§ **Available data**
□ □ □ □

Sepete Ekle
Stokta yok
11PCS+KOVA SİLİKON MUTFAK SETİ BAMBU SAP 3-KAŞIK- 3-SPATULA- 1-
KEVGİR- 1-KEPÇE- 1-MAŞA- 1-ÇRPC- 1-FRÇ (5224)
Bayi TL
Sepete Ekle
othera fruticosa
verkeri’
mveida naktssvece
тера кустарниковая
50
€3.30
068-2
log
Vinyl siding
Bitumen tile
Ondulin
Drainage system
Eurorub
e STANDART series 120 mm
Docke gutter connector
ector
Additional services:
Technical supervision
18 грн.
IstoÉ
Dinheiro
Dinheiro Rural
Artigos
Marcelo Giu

□ □ □ □

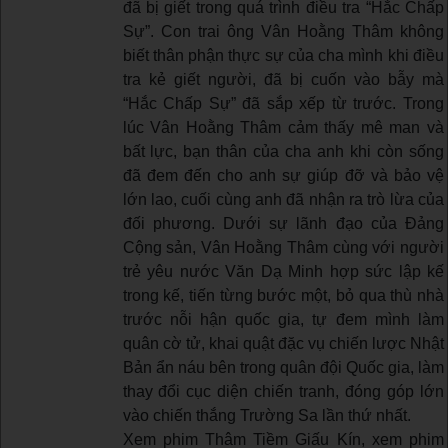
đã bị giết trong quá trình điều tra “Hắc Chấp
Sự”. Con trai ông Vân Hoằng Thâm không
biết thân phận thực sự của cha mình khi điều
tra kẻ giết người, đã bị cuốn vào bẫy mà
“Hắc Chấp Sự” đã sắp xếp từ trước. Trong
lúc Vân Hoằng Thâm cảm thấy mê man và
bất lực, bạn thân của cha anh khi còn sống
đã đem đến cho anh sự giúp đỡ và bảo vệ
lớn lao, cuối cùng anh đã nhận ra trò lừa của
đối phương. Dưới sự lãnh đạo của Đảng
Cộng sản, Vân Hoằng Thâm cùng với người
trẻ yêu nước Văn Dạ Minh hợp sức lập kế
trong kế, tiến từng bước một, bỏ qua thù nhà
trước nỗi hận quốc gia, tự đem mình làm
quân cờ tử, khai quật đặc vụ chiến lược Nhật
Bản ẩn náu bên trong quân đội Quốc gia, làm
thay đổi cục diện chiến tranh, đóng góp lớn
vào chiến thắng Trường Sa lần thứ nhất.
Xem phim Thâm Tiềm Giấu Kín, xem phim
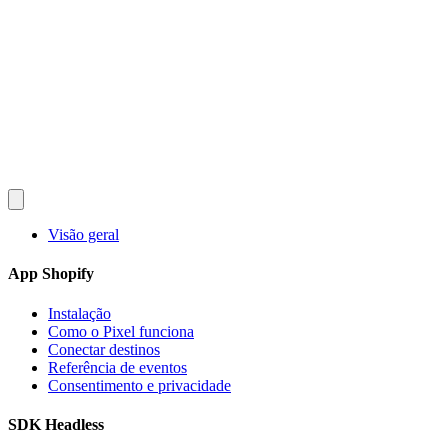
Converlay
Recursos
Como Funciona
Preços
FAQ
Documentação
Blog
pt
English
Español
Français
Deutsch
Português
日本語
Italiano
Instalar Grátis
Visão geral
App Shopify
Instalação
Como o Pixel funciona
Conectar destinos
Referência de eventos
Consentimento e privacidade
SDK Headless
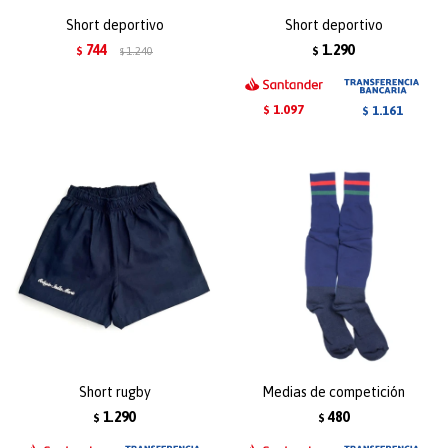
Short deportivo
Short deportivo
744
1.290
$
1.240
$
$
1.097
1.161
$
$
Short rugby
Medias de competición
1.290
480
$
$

□ □ □ □

§ **What is needed**
Among the entries, how many lines include the string "Chấp"? Please reply with only the number.

§ **Solution for this task**
2